Fast jedes Wort, das sie sprechen, selbst das gleichgültigste, ist von einem Fluche und dem Eigenschaftsworts „blutig" begleitet, und das „verdamm' Deine Augen" eigentlich noch eine ganz herzliche und vollkommen gut gemeinte Redensart zwischen ihnen, etwa gleichbedeutend mit: „wie geht's, alter Junge?" - Nur die Mississippi-Bootsleute dürften sich in dieser Hinsicht mit ihnen messen.

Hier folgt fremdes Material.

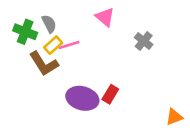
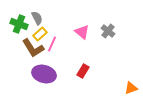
pink triangle: (105, 17) -> (82, 32), moved
pink line: (69, 45) -> (52, 44), moved, turned -49
purple ellipse: (82, 98) -> (44, 74), moved

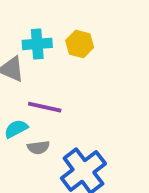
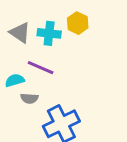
cyan cross: (37, 44) -> (49, 33), moved

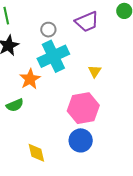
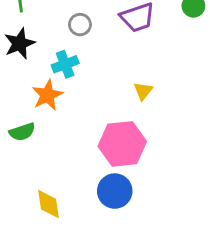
cyan cross: (53, 56) -> (65, 64), moved, size x0.6

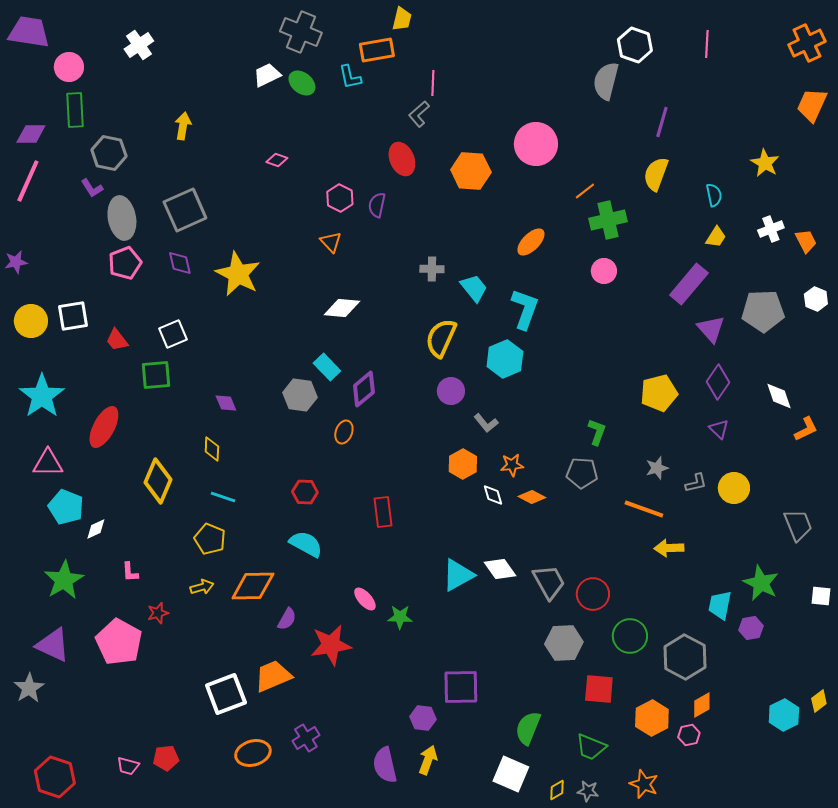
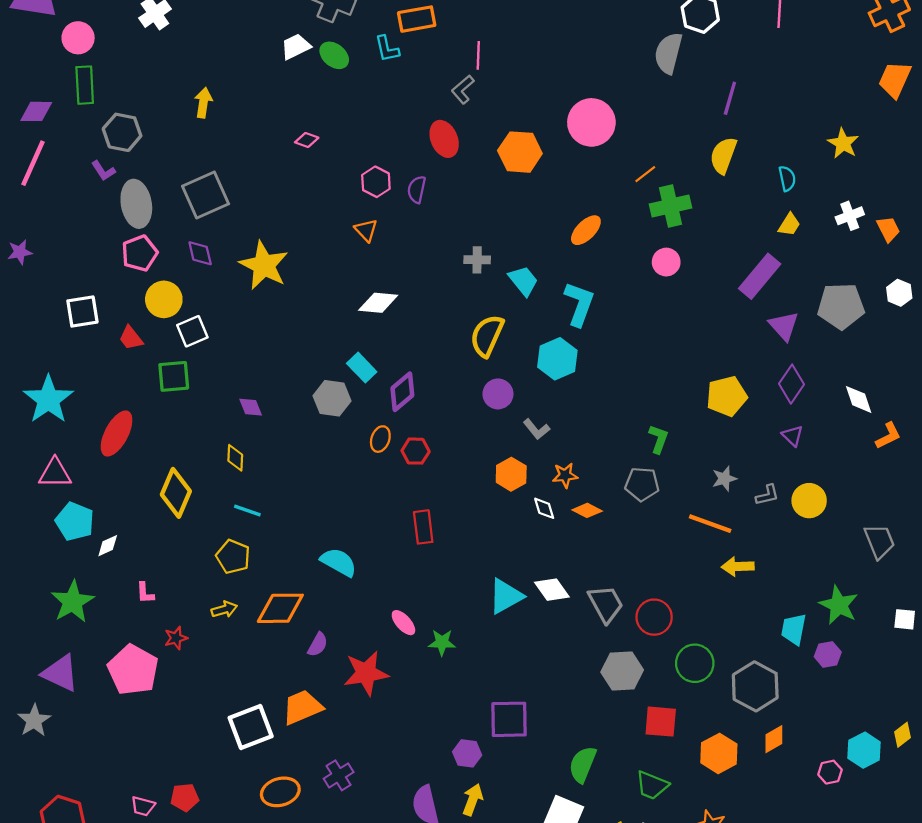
yellow circle: (31, 321) -> (164, 299), moved
red hexagon: (305, 492) -> (416, 451), moved
pink hexagon: (689, 735) -> (830, 772), moved

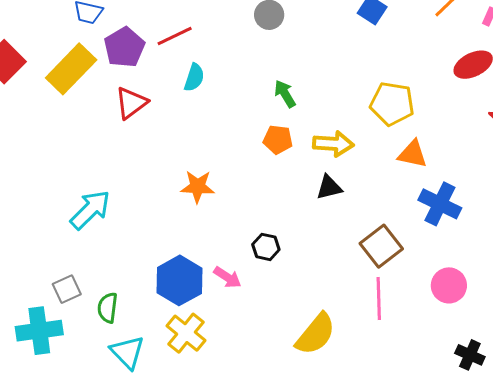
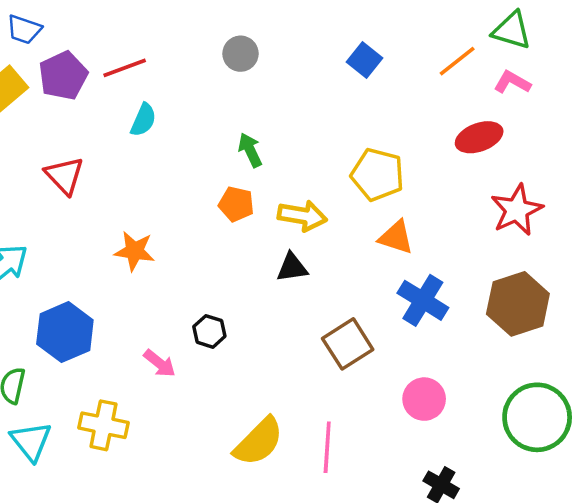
red triangle: (131, 103) -> (64, 176), moved, turned -42
blue hexagon: (179, 280) -> (65, 332), moved
pink line: (379, 299) -> (327, 447), moved
yellow cross: (186, 333) -> (104, 425), turned -33

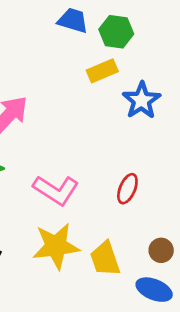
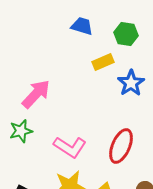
green hexagon: (116, 32) -> (126, 34), moved
red ellipse: (127, 189) -> (121, 146), size x1.6

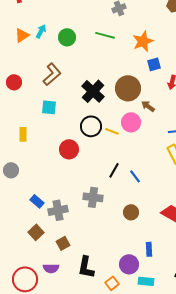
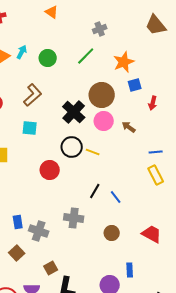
green line: (105, 35) -> (86, 56), turned -60
brown circle: (128, 88) -> (102, 95), moved
pink circle: (131, 122) -> (104, 121), moved
blue rectangle: (37, 201) -> (18, 222), turned 40
gray cross: (58, 210) -> (39, 231), turned 30
brown square: (63, 243) -> (51, 268), moved

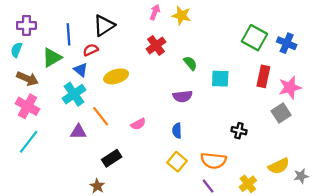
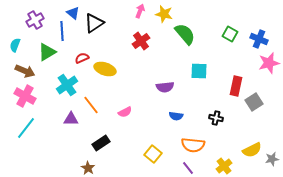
purple cross: (26, 25) -> (35, 20), moved, turned -30
green square: (254, 38) -> (230, 34), size x0.7
red semicircle: (91, 50) -> (82, 58), moved
green semicircle: (190, 63) -> (185, 34), moved, size x1.6
blue triangle: (81, 70) -> (73, 13), moved
yellow ellipse: (116, 76) -> (105, 69), turned 35
red rectangle: (263, 76) -> (236, 86), moved
pink star: (290, 87) -> (269, 63), moved
blue semicircle: (177, 131) -> (176, 116), moved, turned -80
yellow square: (177, 162) -> (153, 154), moved

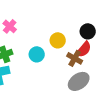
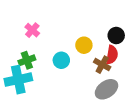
red semicircle: (84, 49) -> (112, 55), turned -30

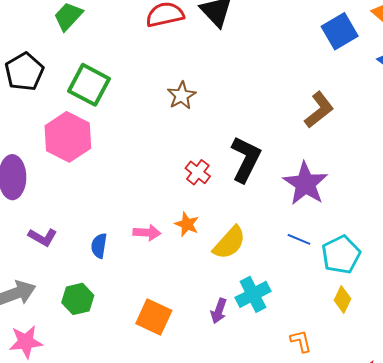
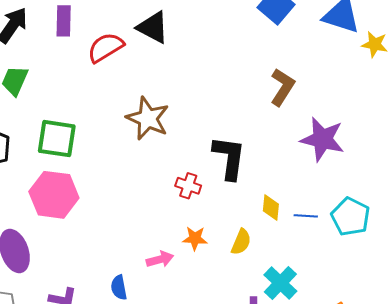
brown star: (182, 95) -> (148, 118), size x1.5
purple star: (305, 184) -> (322, 139), moved
yellow semicircle: (229, 243) -> (241, 242), size x0.7
yellow diamond: (342, 300) -> (271, 208), moved

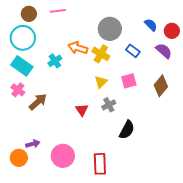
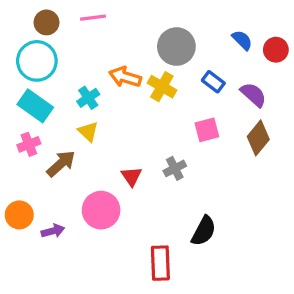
purple semicircle: (164, 51) -> (253, 95), moved
yellow triangle: (101, 82) -> (88, 132), moved, turned -32
pink cross: (18, 90) -> (29, 144), turned 32
black semicircle: (127, 130) -> (204, 231), moved
pink circle: (63, 156) -> (101, 210), moved
orange circle: (19, 158) -> (19, 215), moved

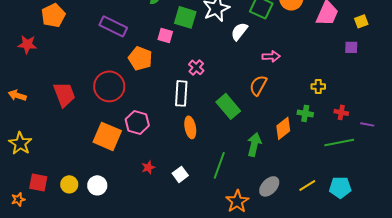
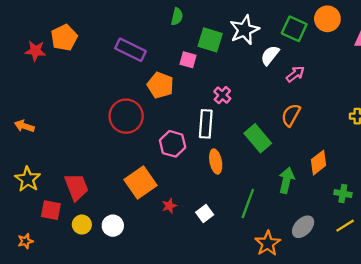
red star: (27, 44) -> (35, 51), moved
pink arrow: (271, 56) -> (295, 74), moved, turned -36
red trapezoid: (64, 94) -> (76, 187), moved
green cross: (305, 113) -> (343, 194), moved
pink hexagon: (137, 122) -> (173, 144), moved
orange square: (107, 136) -> (140, 183), moved, turned 32
red square: (38, 182) -> (51, 210), moved

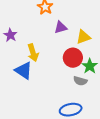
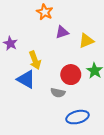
red circle: (73, 58) -> (71, 75), moved
gray semicircle: (80, 81) -> (58, 93), moved

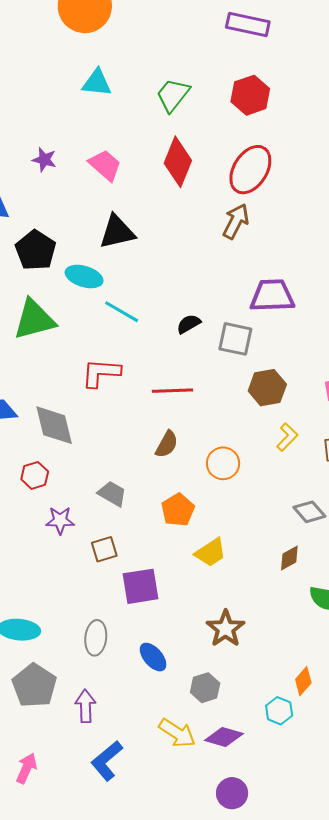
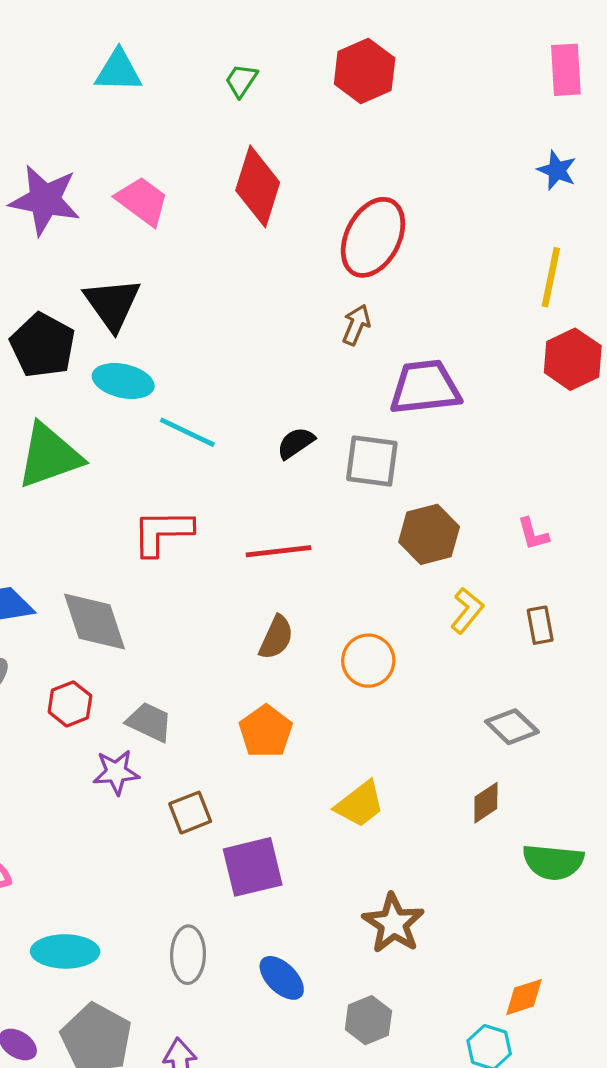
green trapezoid: (173, 95) -> (241, 81), size x0.6
purple star: (44, 160) -> (45, 200), size x1.8
red ellipse: (250, 170) -> (373, 237), moved
brown arrow: (236, 221) -> (356, 325), moved, size x0.7
black triangle: (117, 232) -> (112, 304), moved, turned -48
gray trapezoid: (112, 494) -> (149, 722), moved
orange pentagon: (178, 510) -> (266, 731), moved
orange diamond: (303, 681) -> (524, 997), turned 36

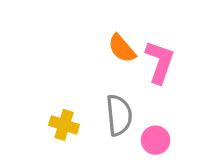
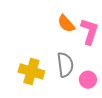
yellow cross: (64, 125) -> (31, 71), size x1.4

Der stete Umgang mit den störrischen Ochsen mag viel dazu beitragen, die Leute zu solchen gotteslästerlichen Reden zu verleiten, mehr aber fast noch der stete rauhe Umgang mit lauter Männern - einer der schlimmsten Uebelstände im australischen Busch - wo sie der mildernden Nähe weiblicher Wesen gänzlich entrückt sind und bleiben. Der Herr hat allerdings seine Familie bei sich auf der Station, aber die /12/ Leute kommen mit dem Hause - wie dessen Wohnung zum Unterschied von den Hütten genannt wird - nicht zusammen. Selbst die Küche besorgt dort ein Koch, und da noch überdies von allen auf der Station beschäftigten oder dort einsprechenden Arbeitern wenigstens neun Zehntheile gewesene Sträflinge sind, so läßt es sich leicht erklären, wie die Unterhaltung der Leute keineswegs eine zarte sein kann. Nur das herbe Geschick ihres Lebens spricht sich darin aus, und das „feine Reden" überlassen sie den „swells" - das heißt allen Denen, die einen ordentlichen Rock anhaben und nicht zur Klasse der „old hands" und „bundlemen" gehören.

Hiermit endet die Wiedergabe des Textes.